Thoughts on Surviving a Heart Attack
More thoughts on the age-old question
Two columns back, I wrote with some indignation about my 34-year-old son asking me what it was like to be old. That column was still on the grocery store racks a few weeks later when I had a heart attack and, a few hours afterward, emergency quadruple bypass surgery and an aortic valve replacement. (The valve came from bovine tissue. My son and daughter now call me Capt. Beefheart.)
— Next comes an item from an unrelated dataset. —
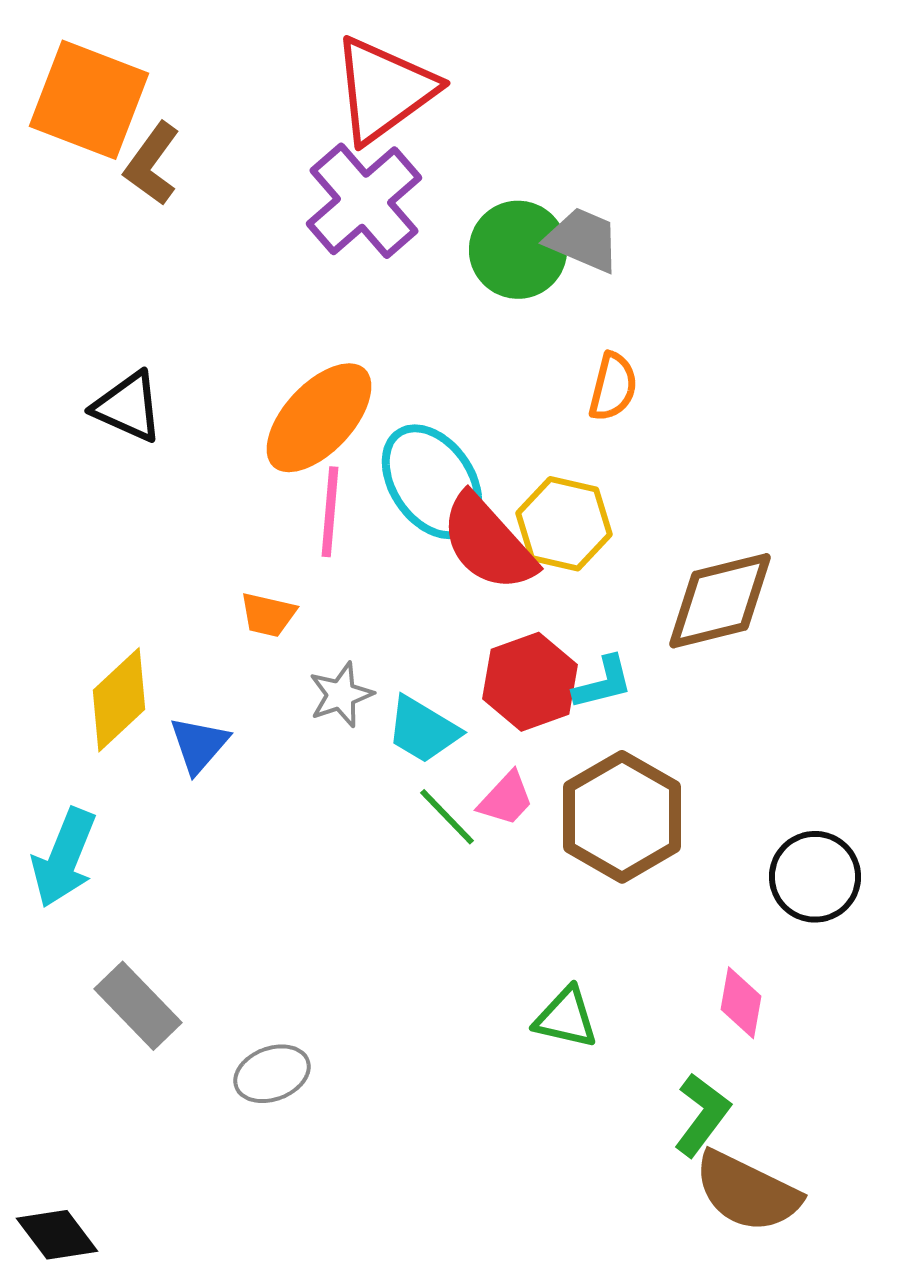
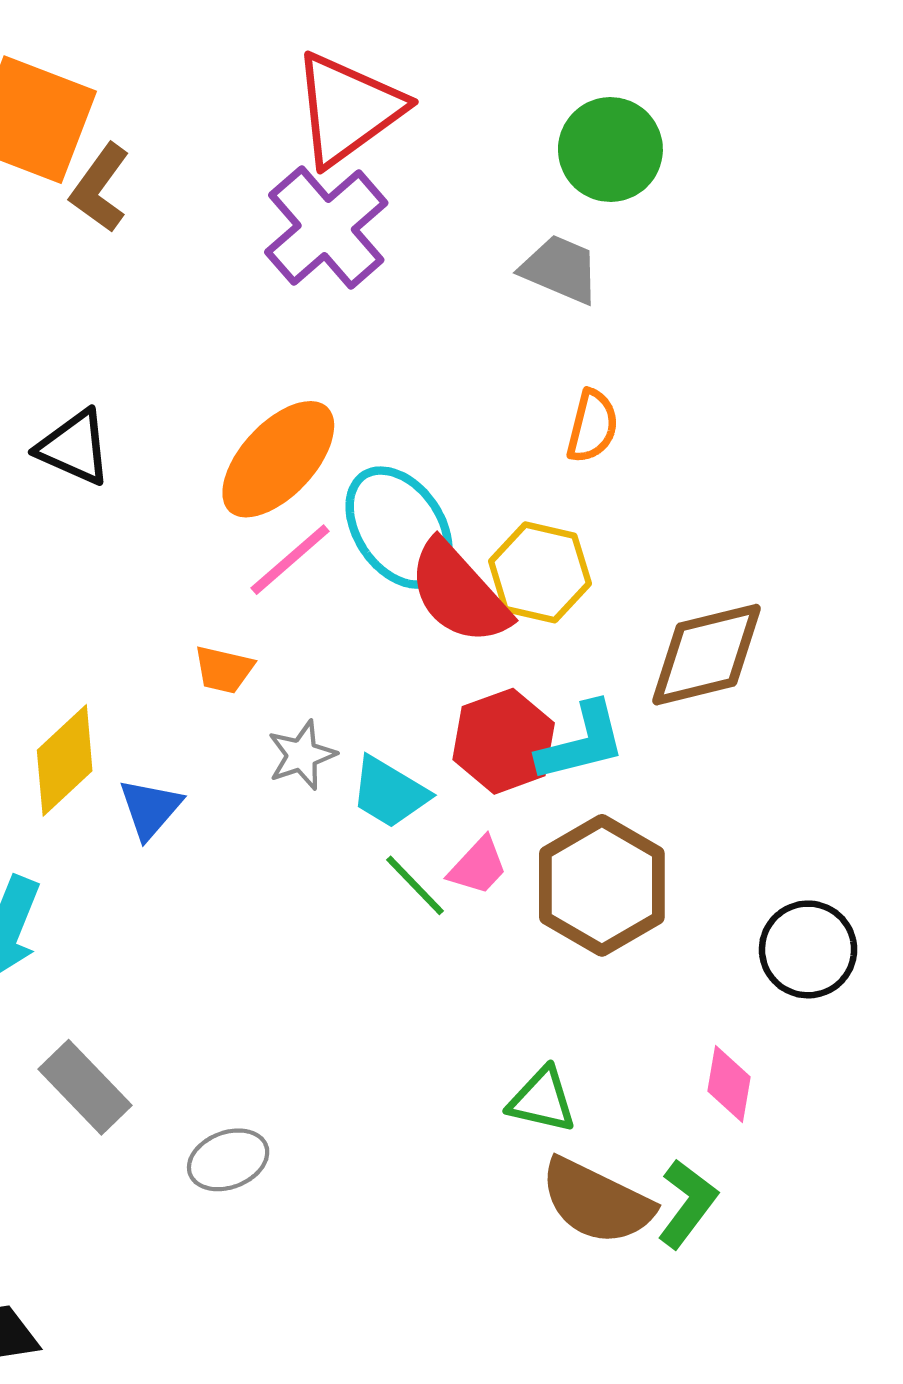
green circle: (518, 250) -> (610, 150), moved
pink line: (330, 512) -> (290, 560), turned 44
cyan L-shape: (603, 683) -> (582, 742), size x1.4
brown semicircle: (747, 1192) -> (597, 1202), moved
I might have a better grasp these days of what it means to be old than I did when I wrote that other column, as I’ve been feeling kind of ancient since all this happened. It’s my own fault. I found out at least a decade ago that I had a bad heart. That was when I started having pretty regular chest pains with any kind of exertion at all, and the cardiologist said it was angina. He (and the two cardiologists after him) all said I needed to have a catheterization so they could pinpoint the location of my blockage, but I have always resisted any invasive procedures, so I kept saying no.
I’m a knucklehead
Rather than listening to my doctors, I just took nitro as needed – and I needed more and more as the years passed. I cut back on the things I could comfortably undertake, one after another. I left the bluegrass band I had enjoyed so much because singing onstage stressed me out. I gave up golf, a lifetime pleasure for me, because I could no longer walk any distance. Barb took on more and more of the jobs around the house, while I attempted less and less. I pretty much stopped driving the car, except for short distances. Cruises became our vacations of choice, because you can headquarter in one place yet travel some distance. I changed my whole life around because I’m a knucklehead.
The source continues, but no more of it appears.